**EXTRACTED ENTRIES:**

= Beginning of Section =

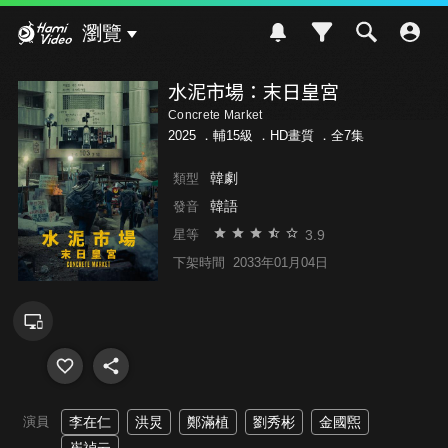
Hami Video
瀏覽
水泥市場：末日皇宮
Concrete Market
2025 ．
輔15級
．HD畫質 ．全7集
韓劇
類型
韓語
發音
3.9
星等
下架時間
2033年01月04日
演員
李在仁
洪炅
鄭滿植
劉秀彬
金國煕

= End of Section =

**DIRECTIONS FOR THIS TASK:** Print every entry above again, exactly as written. Leave the images out.

**RESPONSE AREA:**
Hami Video
瀏覽
水泥市場：末日皇宮
Concrete Market
2025 ．
輔15級
．HD畫質 ．全7集
韓劇
類型
韓語
發音
3.9
星等
下架時間
2033年01月04日
演員
李在仁
洪炅
鄭滿植
劉秀彬
金國煕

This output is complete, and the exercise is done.